Vejam o que diz sobre ele, o Ministro do Supremo Tribunal Federal (STF) José Antonio Dias Toffoli:
Não há
um Prêmio Nobel para o direito. Mas, se ele existisse, seu primeiro ganhador
deveria ter sido o jurista Hans Kelsen, como bem afirma Mathias Jestaedt.
Noções
como hierarquia das normas, jurisdição e tribunal constitucional, monismo
jurídico e natureza dos tratados internacionais, tão corriqueiras hoje em dia,
encontram sua gênese ou seu desenvolvimento original no pensamento desse homem,
sem favor, o maior expoente do direito no século 20.
Em
2011, comemora-se o centenário do nascimento da famosa teoria pura do direito,
cujos fundamentos assentam-se na hierarquia normativa, tendo a Constituição por
ápice de uma pirâmide de regras jurídicas, e na metodologia que dispensa,
embora não lhe negue importância, o recurso a elementos metafísicos.
O
estudo das ideias kelsenianas é bastante difundido no Brasil, país onde ele
adquiriu, desde cedo, uma significativa parcela de seguidores.
No
entanto, a vida e as circunstâncias de Hans Kelsen permanecem desconhecidas, a
ponto de até hoje vicejarem lendas e inverdades sobre quem foi e como pensava
esse filósofo do direito.
A
redescoberta de Kelsen e de sua obra, a partir de sua riquíssima história de
vida, é agora possível ao leitor brasileiro, com a publicação de sua
"Autobiografia", um texto de 1947, mas que permaneceu oculto até
1992. A vida de Kelsen é comovente e em muito se assemelha a um romance, uma
narrativa que se confunde com a história do complexo século 20.
De
origens judaicas, oriundo de uma família pouco abastada do leste do Império
Austro-Húngaro, ele se formou em direito com o objetivo de se rebelar contra os
desígnios do destino. Em 1911, publica "Principais Problemas de Teoria do
Direito Público", aos 30 anos de idade, obra em que toda a sua genialidade
se revela.
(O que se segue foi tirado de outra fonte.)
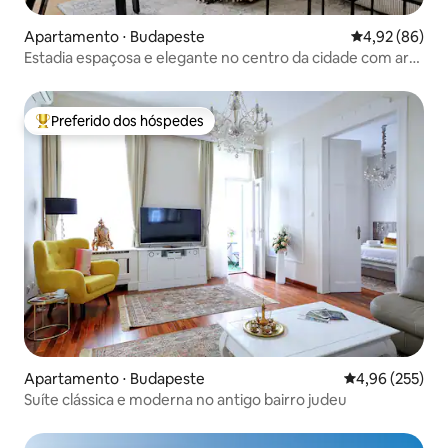
Apartamento ⋅ Budapeste
4,92 de uma a
4,92 (86)
Estadia espaçosa e elegante no centro da cidade com ar-
condicionado e conforto
Preferido dos hóspedes
Entre os melhores preferidos dos hóspedes
Apartamento ⋅ Budapeste
4,96 de uma av
4,96 (255)
Suíte clássica e moderna no antigo bairro judeu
Atua na Primeira Guerra Mundial e no que ele chamou de
"processo de liquidação" do Império como principal assessor jurídico
do imperador.
Redige
grande parte da Constituição da jovem República da Áustria, cria seu tribunal
constitucional, do qual foi membro por dez anos, e lança os fundamentos da
moderna jurisdição constitucional.
Torna-se
professor titular na Alemanha, de onde é demitido com a chegada ao poder de
Adolf Hitler.
É
perseguido por sua origem judaica e emigra para Genebra, Praga e, por fim, para
os EUA, onde encontra, em suas palavras, "o último refúgio de um viajante
cansado".
Ele
encerra em si a grandeza e as contradições de seu tempo. Judeu em período
antissemita, refunda as bases jurídico-políticas de sua terra natal. Teórico
disciplinado, é singular em suas ideias, mas vive envolto em dificuldades
financeiras.
Maior
jurista de seu tempo, termina seus dias em uma faculdade de ciência política da
Universidade Berkeley, lecionando para alunos pouco afeitos à tradição do
direito.
Grandioso
em seus escritos, soube ser magnânimo em sua conduta pessoal, especialmente
para com seus inimigos.
Conhecer
Kelsen é aprender muito sobre o Brasil, sua Federação e o modo como nossas
instituições, inclusive o Supremo Tribunal Federal, são organizadas. E, a
partir de agora, é também conhecer as circunstâncias nas quais seu pensamento
foi forjado.
No
centenário da teoria pura do direito, os juristas, e não apenas esses, podem
redescobrir esse homem tão importante para a ordem jurídica contemporânea.
Em uma
era de ponderações, imprevisibilidade e incertezas, é reconfortante olhar para
o horizonte e enxergar um porto seguro nas teorias de Kelsen.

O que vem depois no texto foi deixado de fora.